Имя Веры Хильярд стояло на корешке книги рядом с именами Рут Эллис[4], Эдит Томпсон,[5] а также еще двумя или тремя другими. Я осторожно сняла книгу с полки и оглянулась, желая убедиться, что меня никто не видит. Подержала книгу в руках, ощущая ее вес и форму, но вынести ее из библиотеки, открыть и прочесть — это слишком серьезный шаг. Я решила, что не буду торопиться, сначала подготовлюсь. Расслаблюсь и настроюсь на объективный лад. Два дня спустя я вернулась, и книга покинула стены библиотеки. К тому времени, как я взяла ее, мне удалось отбросить страхи, преодолеть запреты, и меня охватило волнение. Мне уже не терпелось узнать, что посторонний наблюдатель может сказать о моей тетке.
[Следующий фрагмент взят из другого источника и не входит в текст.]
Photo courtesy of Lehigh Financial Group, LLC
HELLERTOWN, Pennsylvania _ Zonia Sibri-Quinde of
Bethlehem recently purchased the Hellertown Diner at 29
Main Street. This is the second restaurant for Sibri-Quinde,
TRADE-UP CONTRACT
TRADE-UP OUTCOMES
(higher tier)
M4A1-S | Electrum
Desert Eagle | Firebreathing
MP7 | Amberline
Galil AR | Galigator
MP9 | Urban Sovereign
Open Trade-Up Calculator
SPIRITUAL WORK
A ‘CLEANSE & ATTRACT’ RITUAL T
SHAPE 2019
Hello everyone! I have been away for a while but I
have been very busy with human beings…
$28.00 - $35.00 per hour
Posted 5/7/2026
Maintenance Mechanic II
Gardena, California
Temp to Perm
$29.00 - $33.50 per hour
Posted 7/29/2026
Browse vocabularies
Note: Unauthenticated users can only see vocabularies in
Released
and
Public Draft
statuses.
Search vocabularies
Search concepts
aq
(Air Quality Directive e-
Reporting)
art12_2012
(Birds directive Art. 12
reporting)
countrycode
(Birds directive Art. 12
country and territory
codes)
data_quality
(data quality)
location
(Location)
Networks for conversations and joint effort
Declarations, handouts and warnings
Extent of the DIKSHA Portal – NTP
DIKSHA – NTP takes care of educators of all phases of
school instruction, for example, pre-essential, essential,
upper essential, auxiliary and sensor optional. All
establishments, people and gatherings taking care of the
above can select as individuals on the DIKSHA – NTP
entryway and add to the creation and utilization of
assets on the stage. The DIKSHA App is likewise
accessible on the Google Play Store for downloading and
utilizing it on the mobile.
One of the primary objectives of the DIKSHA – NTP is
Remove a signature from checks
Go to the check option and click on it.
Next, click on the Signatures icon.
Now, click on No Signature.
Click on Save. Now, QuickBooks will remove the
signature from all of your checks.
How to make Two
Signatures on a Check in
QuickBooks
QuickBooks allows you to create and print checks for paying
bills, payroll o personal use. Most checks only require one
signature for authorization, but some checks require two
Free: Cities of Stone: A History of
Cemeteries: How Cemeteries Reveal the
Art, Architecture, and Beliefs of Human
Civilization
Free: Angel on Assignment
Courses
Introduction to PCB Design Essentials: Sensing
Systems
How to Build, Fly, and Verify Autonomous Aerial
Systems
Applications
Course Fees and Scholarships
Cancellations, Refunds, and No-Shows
Меня ждало разочарование — если не сказать больше. Автор все понял неправильно. Он исказил общую атмосферу, совсем не показал дух нашей семьи и, главное, не разобрался в сути дела. В возмущении и раздражении я решила написать автору книги: целый день собиралась сесть за письмо и объяснить ему, что Вера не была ревнивой мегерой, а Иден — запуганным невинным младенцем. Однако я не только не написала письмо, но и не дочитала книгу до конца, поскольку поняла, что прочтенные главы уже принесли пользу. Со мной произошло нечто вроде катарсиса, изгнания бесов, и я смогла взглянуть в лицо фактам и сказать себе: она была всего лишь твоей тетей, все произошедшее касается тебя опосредованно, и ты можешь думать об этом, не испытывая реальной боли. Выяснилось, что действительно могу. В отличие от других, кто был гораздо ближе к Вере, меня не связывали с ней плоть и кровь, любовь и ненависть. Я даже подумала, не написать ли книгу самой — рассказ осведомленного человека о Вере и о том, как все случилось.
Однако следовало подумать о Джейми. Это было до нашего знакомства и разговора у могилы Лэндора. Автор, книгу которого я читала, описывал Джейми как пешку, не знавшую ни любви, ни боли, как деревянную фигурку, а не ребенка, как бесполезную марионетку — Джейми не видел убийства, поскольку в последний момент его схватили и вывели из комнаты. Я почти не вспоминала о нем много лет, за которые он, должно быть, вырос — это трудно представить, потому что когда-то я очень хотела стать его крестной. Но прочтя несколько глав взятой в библиотеке книги, фрагмент, оказавшийся настолько неточным и фальшивым, словно автор писал совсем о другой семье, я стала думать о Джейми. И поняла, что для кое-кого из родственников он превратился в обузу. Джейми был катализатором этих событий. Вероятно, им казалось, что лучше бы ему — в том числе для него самого — вообще не появляться на свет, и эта мысль меня пугала. Разумнее всего — с его точки зрения и с точки зрения остальных — спрятать Джейми. Потом у меня мелькнула мысль, что когда-нибудь, когда я буду в Италии, нужно попробовать встретиться ним.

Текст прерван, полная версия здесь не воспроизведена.